5. If your group is too large break into smaller discussion groups and come back together at the close. With a larger group, you will get many differing opinions. In any event, the facilitators must be open and accepting, and able to keep the discussion on track.
6. Contact the author. Send a friendly letter or email (if it's a more approachable author) to introduce your group and say that you look forward to reading the author's book. Would they be willing and available to Skype a book club meeting, even if it is only for an introduction, or to be on speakerphone? It doesn't hurt to ask. If you feel comfortable, ask if the author would be willing to send bookmarks or a signed book for a giveaway or for your church library. Don't take it personally if they say no. They may receive many such requests.
7. Agree that if you didn't read the book, you remain silent during discussions. It's self-explanatory. Stay on topic.

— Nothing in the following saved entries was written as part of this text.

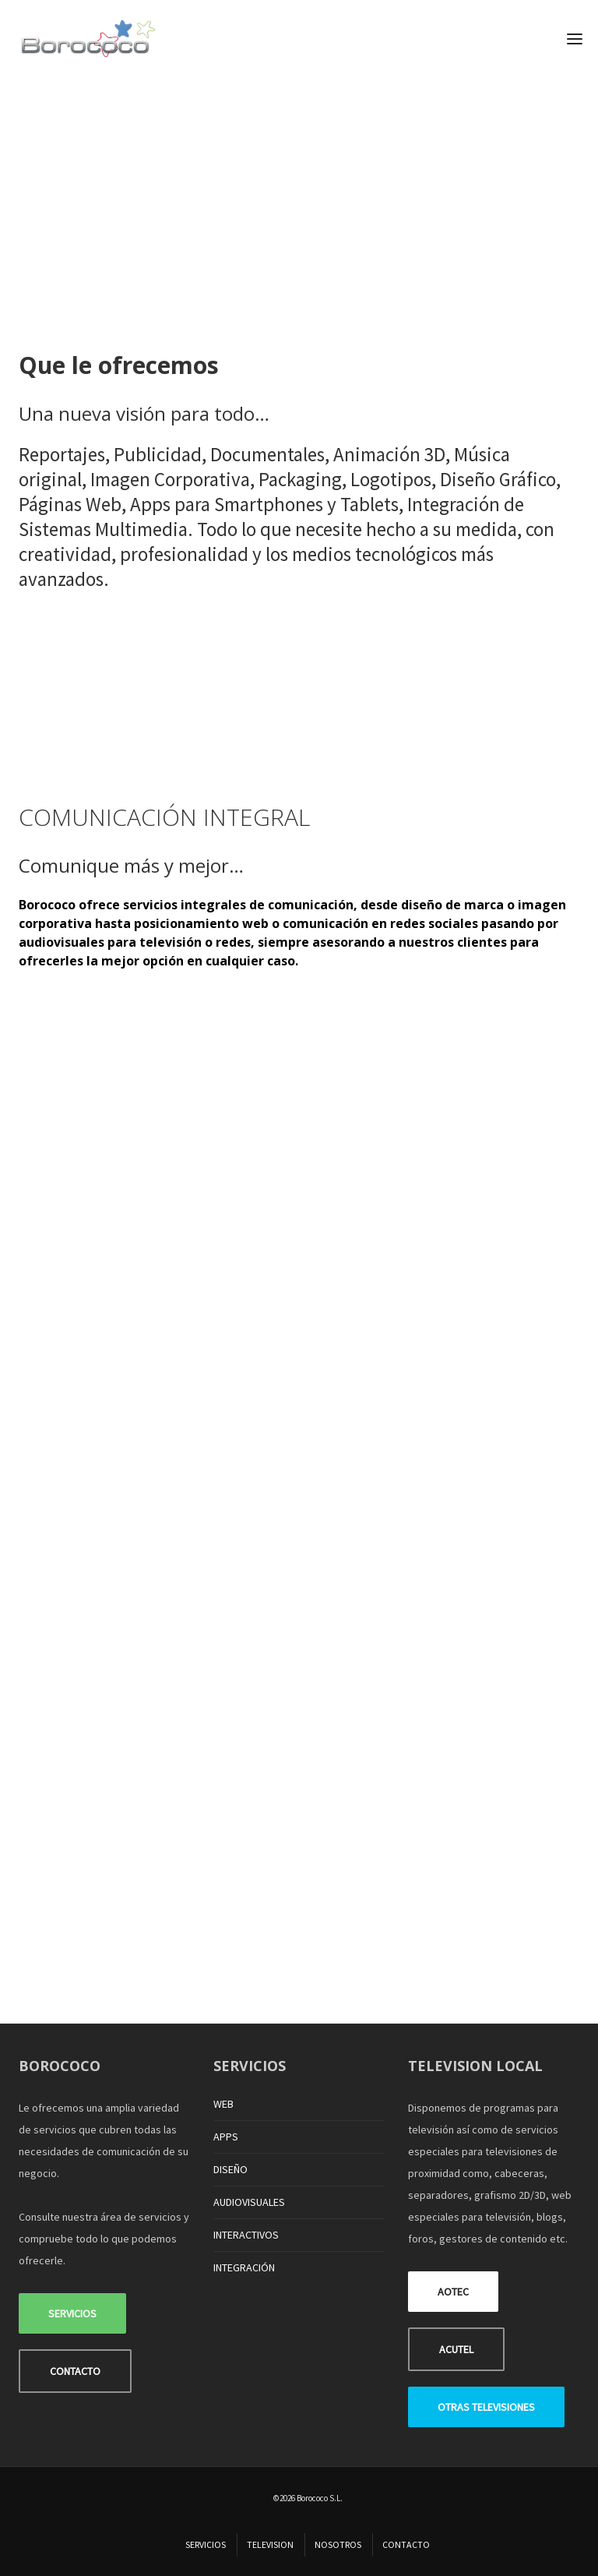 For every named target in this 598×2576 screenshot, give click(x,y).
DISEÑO (230, 2169)
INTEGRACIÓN (244, 2267)
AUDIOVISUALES (249, 2202)
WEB (223, 2104)
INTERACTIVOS (246, 2235)
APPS (225, 2137) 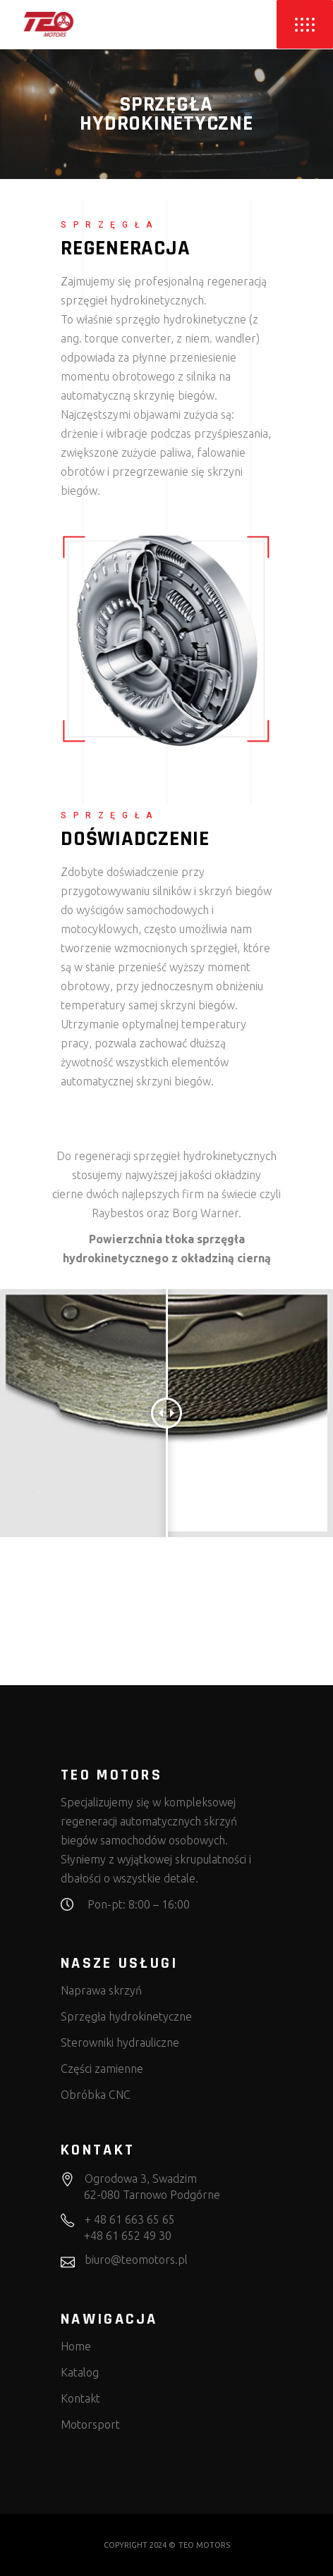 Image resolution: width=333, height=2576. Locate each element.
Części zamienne (102, 2068)
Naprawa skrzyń (101, 1990)
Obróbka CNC (96, 2094)
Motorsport (90, 2424)
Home (76, 2346)
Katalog (80, 2372)
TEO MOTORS (204, 2545)
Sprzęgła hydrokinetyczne (126, 2016)
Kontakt (80, 2398)
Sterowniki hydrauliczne (120, 2042) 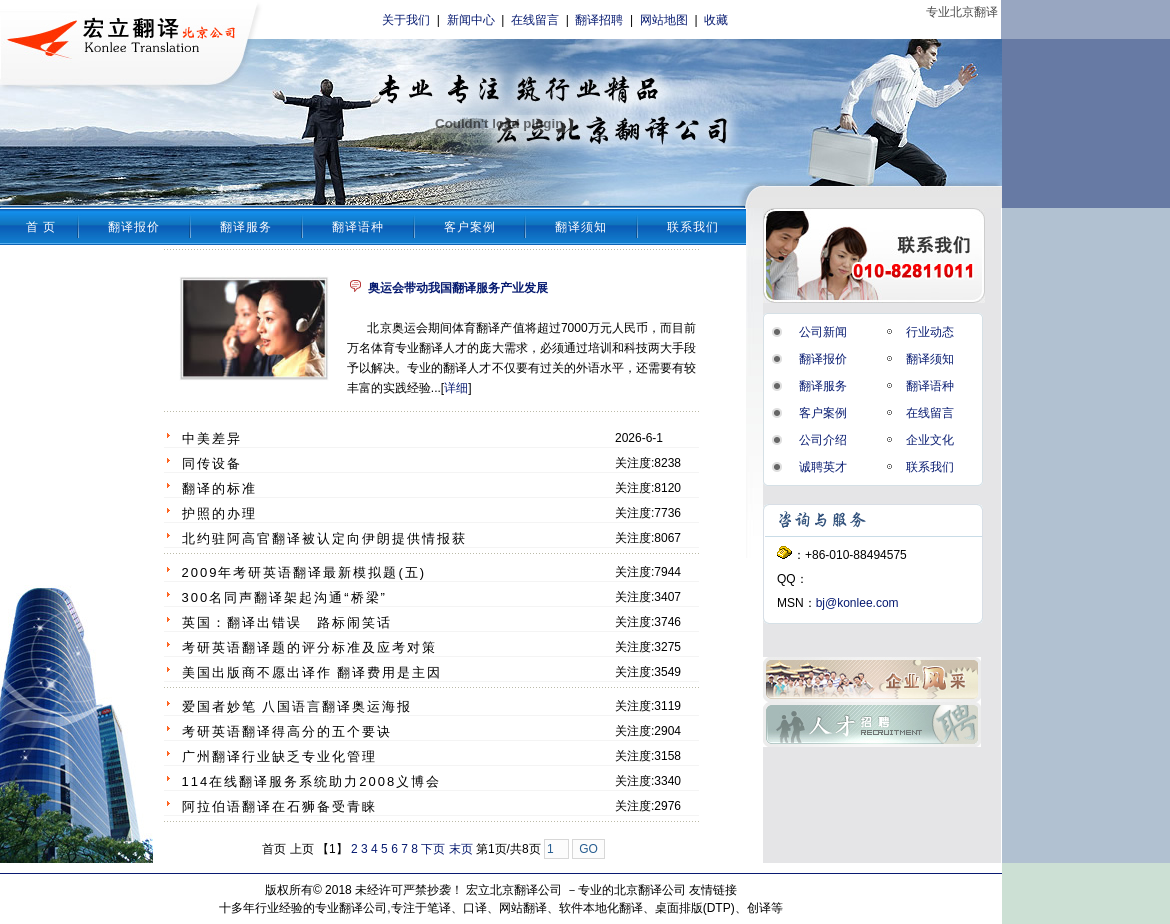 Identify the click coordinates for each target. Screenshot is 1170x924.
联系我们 (693, 227)
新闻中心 (471, 20)
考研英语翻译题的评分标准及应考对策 (309, 647)
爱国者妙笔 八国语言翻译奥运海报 (297, 706)
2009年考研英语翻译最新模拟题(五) (304, 572)
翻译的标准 (219, 488)
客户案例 (470, 227)
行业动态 (930, 332)
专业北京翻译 (962, 12)
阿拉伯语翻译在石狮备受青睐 (279, 806)
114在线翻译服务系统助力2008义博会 (312, 781)
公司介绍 (823, 440)
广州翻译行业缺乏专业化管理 (279, 756)
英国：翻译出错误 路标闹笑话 (287, 622)
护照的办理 (219, 513)
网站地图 (664, 20)
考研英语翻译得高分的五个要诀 (287, 731)
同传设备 (212, 463)
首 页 (41, 227)
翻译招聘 (599, 20)
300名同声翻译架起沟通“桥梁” (284, 597)
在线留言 (535, 20)
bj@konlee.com (857, 603)
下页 (433, 849)
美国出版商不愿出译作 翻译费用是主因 (312, 672)
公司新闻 (823, 332)
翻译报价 (134, 227)
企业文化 (930, 440)
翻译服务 (246, 227)
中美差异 (212, 438)
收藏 (716, 20)
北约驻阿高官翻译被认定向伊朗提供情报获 (324, 538)
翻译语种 (358, 227)
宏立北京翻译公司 (514, 890)
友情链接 (713, 890)
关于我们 (406, 20)
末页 (461, 849)
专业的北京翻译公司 (632, 890)
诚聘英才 (823, 467)
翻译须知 (581, 227)
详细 (456, 388) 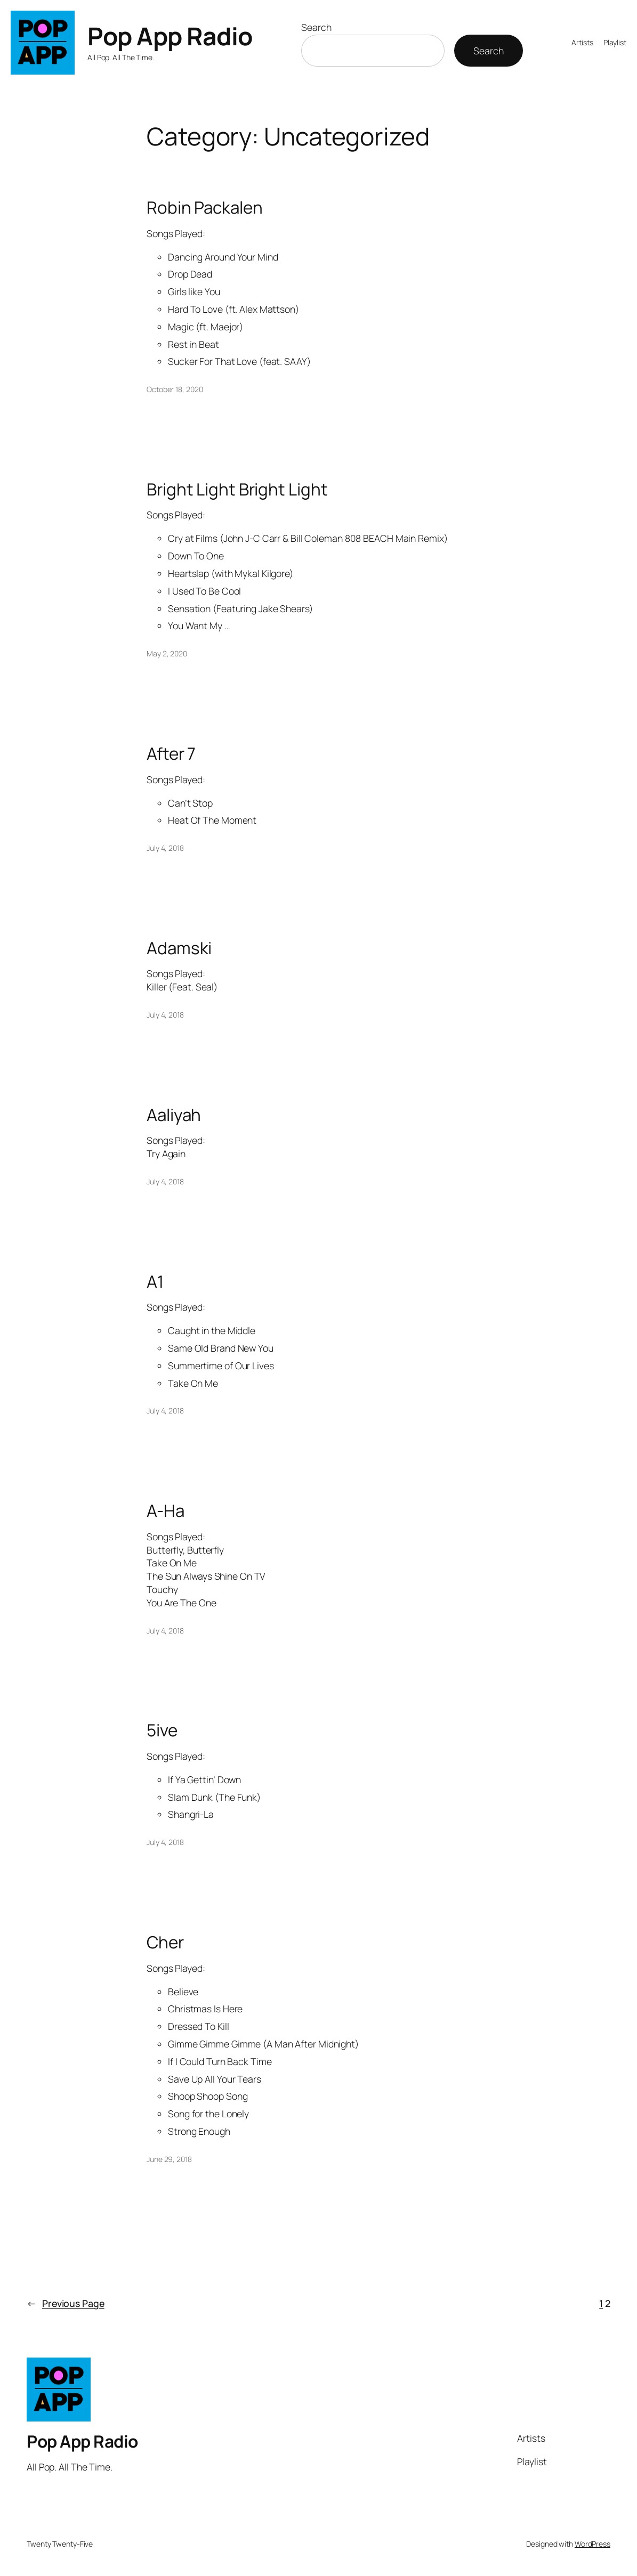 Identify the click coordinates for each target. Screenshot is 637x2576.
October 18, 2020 (175, 389)
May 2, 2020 (167, 653)
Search (316, 27)
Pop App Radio (170, 36)
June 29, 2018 (169, 2159)
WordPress (592, 2544)
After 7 (171, 753)
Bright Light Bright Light (237, 489)
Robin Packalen (205, 207)
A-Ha (165, 1510)
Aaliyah (174, 1114)
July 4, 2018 (165, 848)
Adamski (179, 947)
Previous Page (65, 2303)
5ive (162, 1729)
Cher (165, 1941)
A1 (155, 1281) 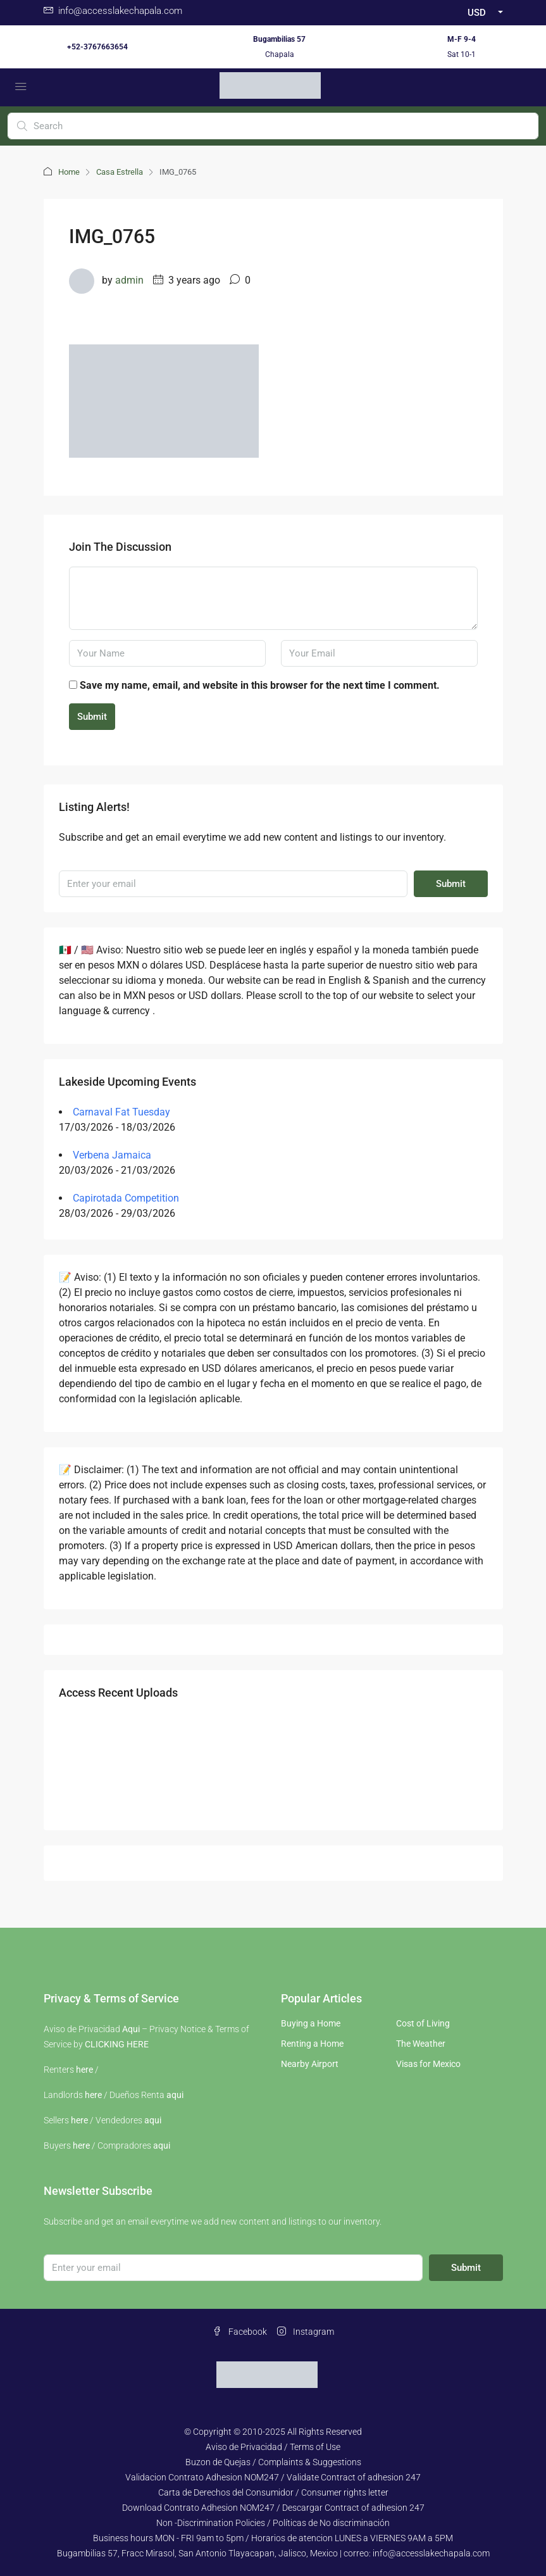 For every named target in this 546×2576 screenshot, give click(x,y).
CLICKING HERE (117, 2044)
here (84, 2069)
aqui (174, 2095)
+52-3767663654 (97, 46)
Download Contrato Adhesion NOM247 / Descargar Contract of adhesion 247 (273, 2508)
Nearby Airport (309, 2064)
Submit (92, 716)
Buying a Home (310, 2023)
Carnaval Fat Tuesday (121, 1112)
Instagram (305, 2332)
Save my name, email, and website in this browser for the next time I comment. (260, 685)
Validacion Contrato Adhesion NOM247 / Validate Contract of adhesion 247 (273, 2477)
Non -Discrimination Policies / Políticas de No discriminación (273, 2523)
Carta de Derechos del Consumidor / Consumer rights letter (273, 2492)
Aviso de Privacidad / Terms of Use (273, 2447)
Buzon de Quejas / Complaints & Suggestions (273, 2462)
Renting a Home (312, 2044)
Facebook (240, 2332)
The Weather (420, 2044)
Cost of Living (423, 2023)
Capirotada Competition (126, 1198)
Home (69, 172)
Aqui (131, 2029)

8. Consider donating your books (as a whole) to a women's shelter or other group that otherwise could not afford them but would benefit greatly from the gesture.
9. Connect with an online group that specializes in book clubs such as www.shereads.org. or www.readinggroupchoices.com for interesting suggestions and great recommendations.
10. Post positive feedback on social sites but if you don't like a book, don't be critical. Keep it to yourself. Remember, it's somebody's baby.
These are only suggestions, and they will shift and change over the life of our book club. What suggestions do you have? What works for your club? What should a book club avoid or include? We'd love to hear from you!